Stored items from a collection
◇ ◇ ◇ ◇ ◇ ◇ ◇
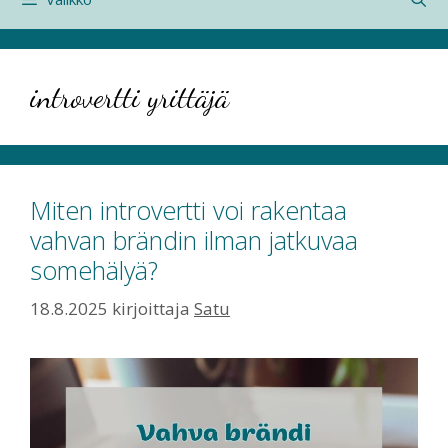
introvertti yrittäjä
Miten introvertti voi rakentaa
vahvan brändin ilman jatkuvaa
somehälyä?
18.8.2025
kirjoittaja
Satu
◇ ◇ ◇ ◇ ◇ ◇ ◇
→ **EXERCISE PROMPT**
What lines above mention "introvertti"? Copy each one.

→ **SOLUTION**
introvertti yrittäjä
Miten introvertti voi rakentaa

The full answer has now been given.